# TaxableERC20
# Overview
TaxableERC20 is a transfer-fee token that routes part of eligible transactions to a designated receiver wallet. It is intended for projects that want token activity to contribute directly to treasury funding, operations, rewards, or ecosystem maintenance. For buyers, the main difference from a standard ERC-20 is that transfers can involve an automatic deduction.
# When to use it
This model is useful when the project wants token transfers to produce ongoing economic value for a treasury, protocol wallet, reward distributor, or other designated destination. It is often used in community tokens, treasury-backed ecosystems, and projects that want activity-based funding.
# How it works
The token is deployed with a custom name, symbol, decimals value, initial supply, tax percentage, and tax receiver address. On eligible transfers, part of the transferred amount is redirected to the designated receiver instead of going to the intended recipient. The owner can change the tax rate, change the receiver wallet, or exempt selected addresses from the tax logic. As a result, transfer behavior can evolve over time while the token remains compatible with standard ERC-20 infrastructure.
# Key features
- Users can transfer tokens and use approvals as with a normal ERC-20, but eligible transfers can include an automatic tax.
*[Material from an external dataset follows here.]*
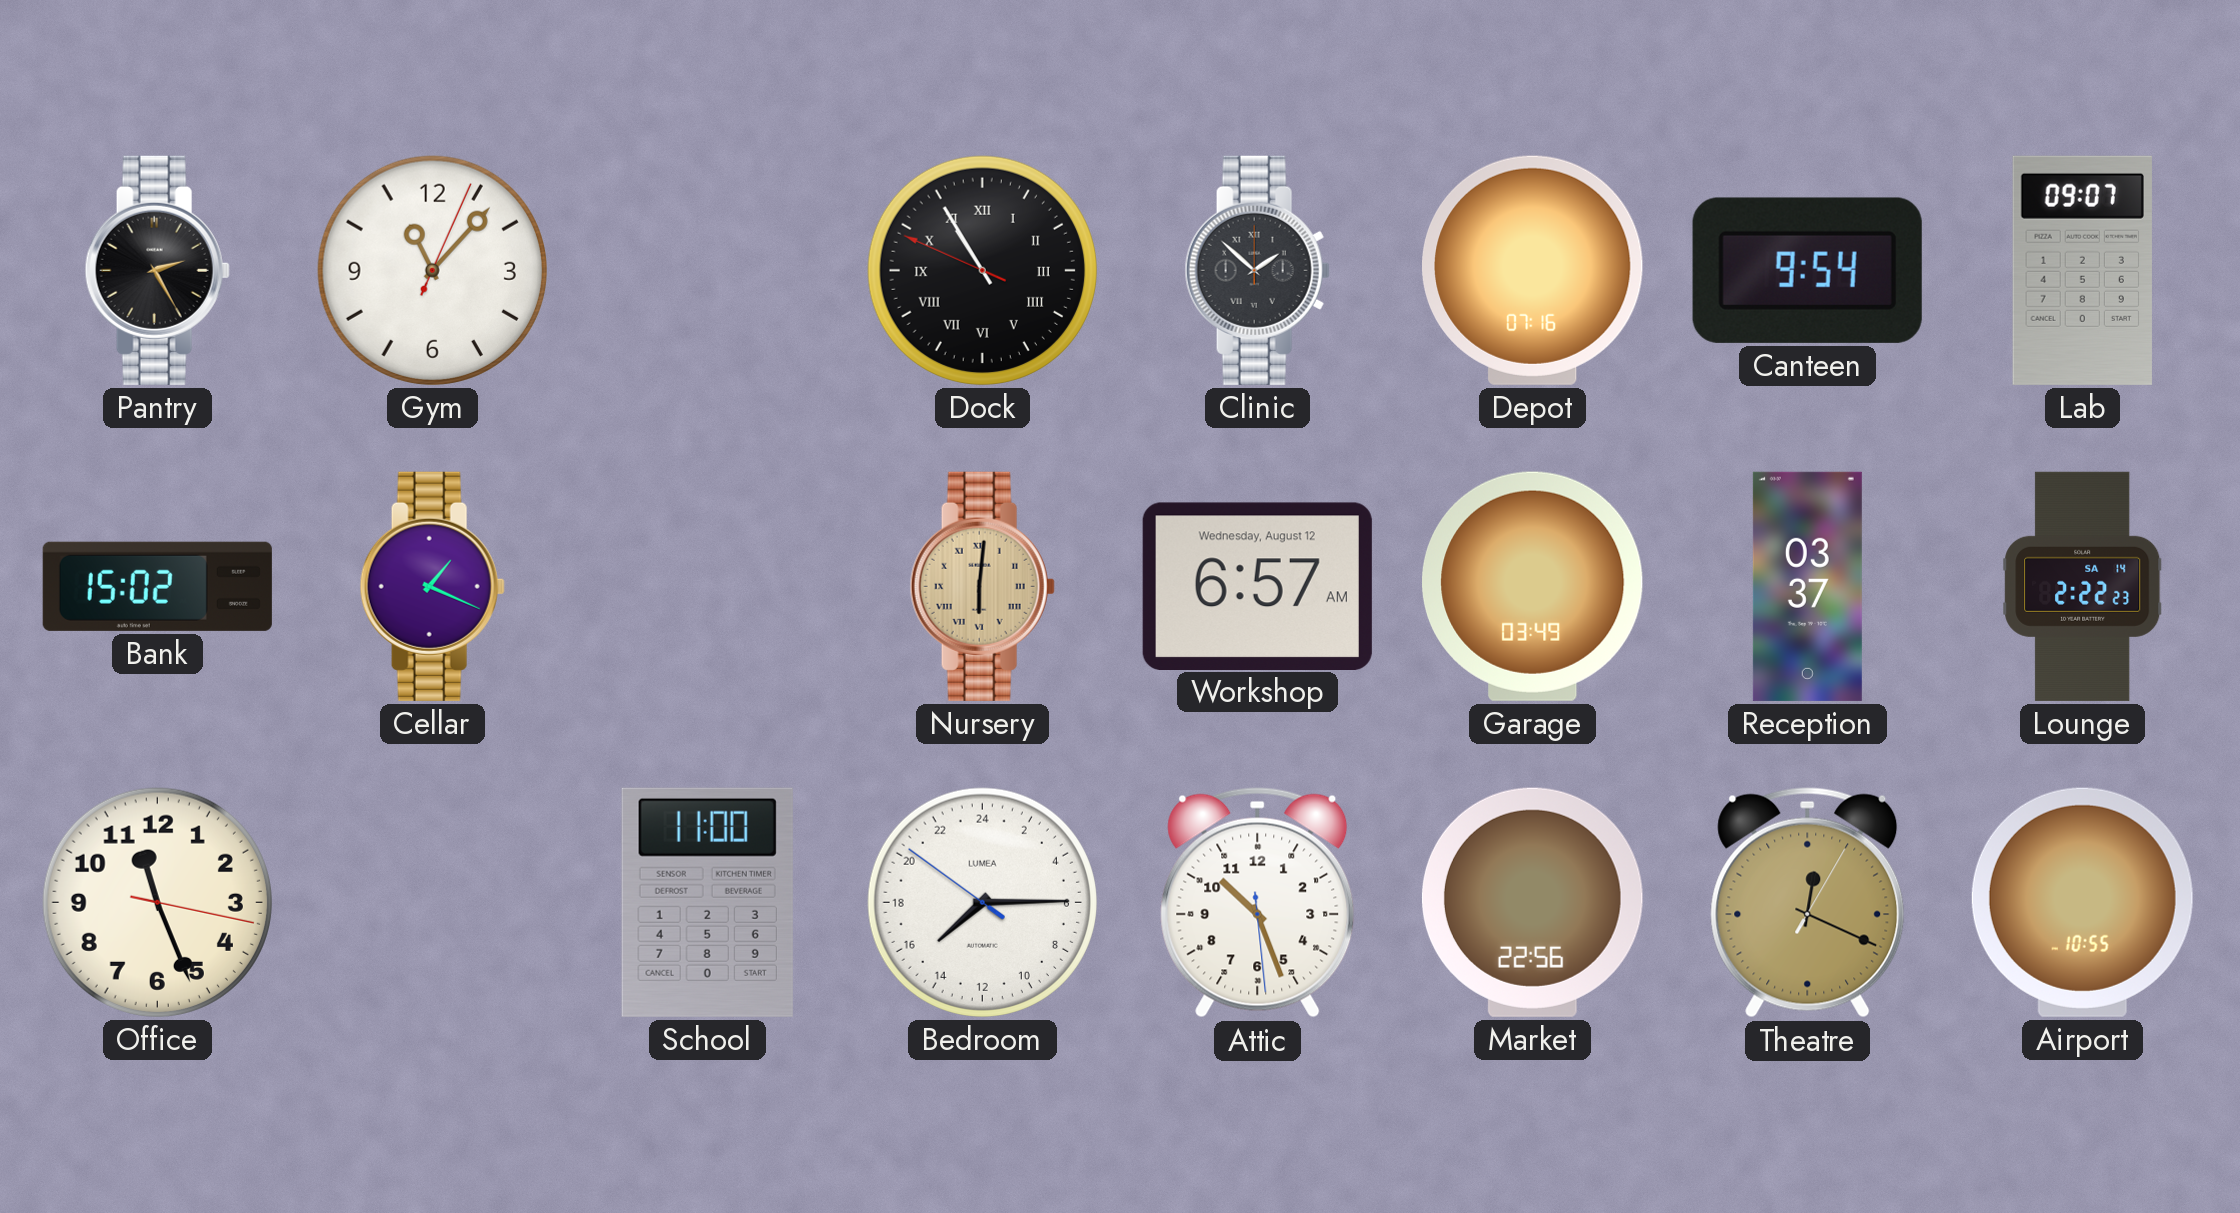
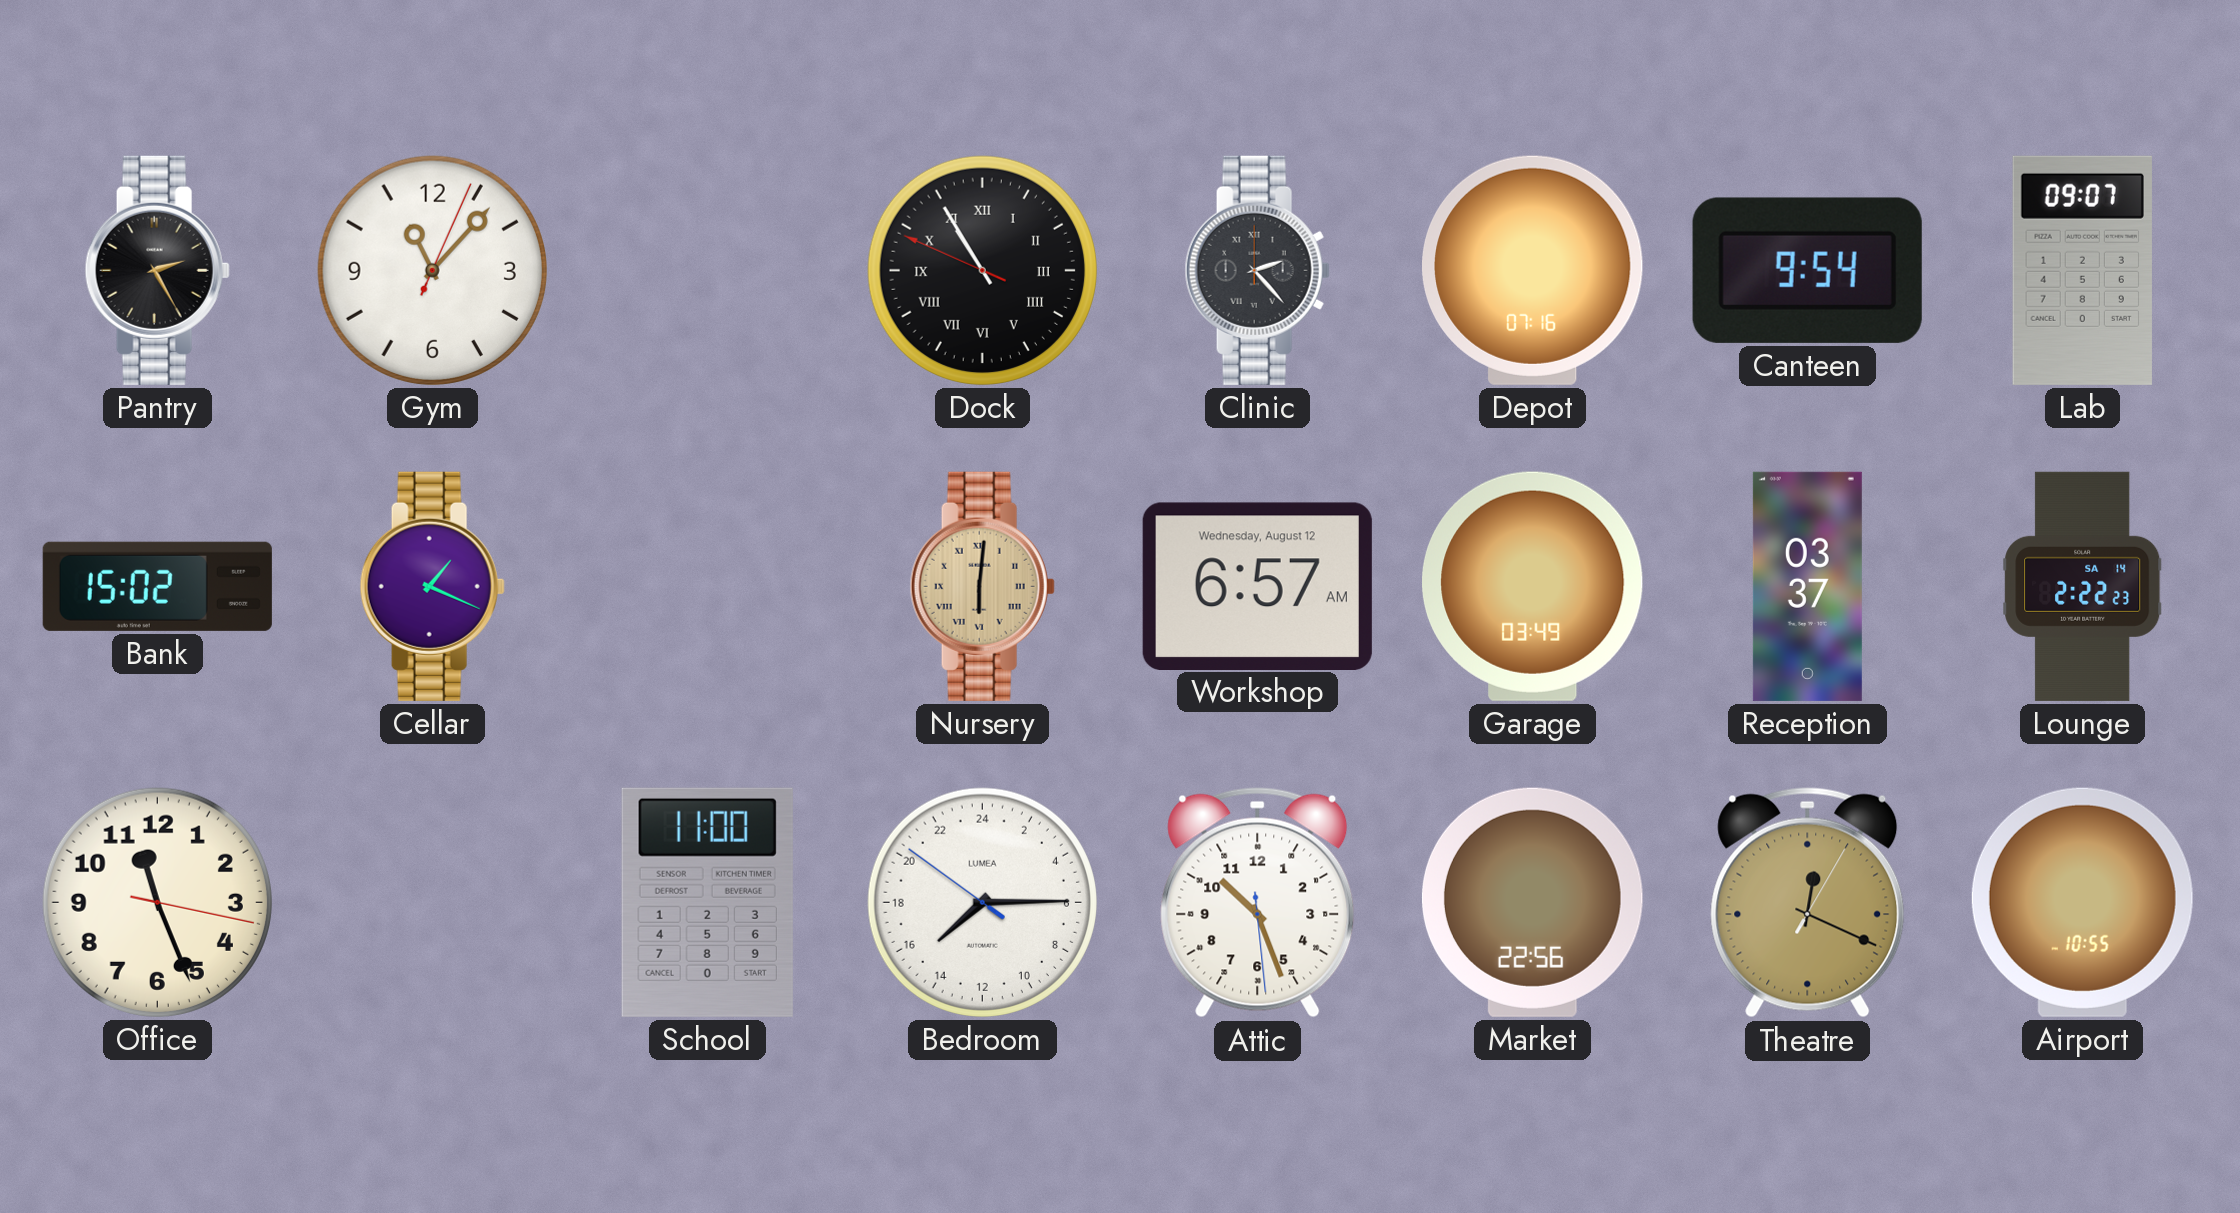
Clinic: 1:52 -> 2:23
- Recipients may receive less than the nominal transfer amount because part of the value can be redirected.
- The owner can change the active tax percentage over time, including reducing it to zero.
- The owner can update the wallet that receives collected tax.
- The owner can exempt selected addresses from paying the tax.
- The token exposes custom decimals so balances can be presented using the project’s preferred precision.
# Considerations
- Transfer costs are built into token behavior, so users should understand the current fee settings before transacting.
- The owner can materially change transfer economics by changing the tax rate, tax receiver, or exemptions.
- This model can support treasury growth, but it introduces friction compared with a plain ERC-20.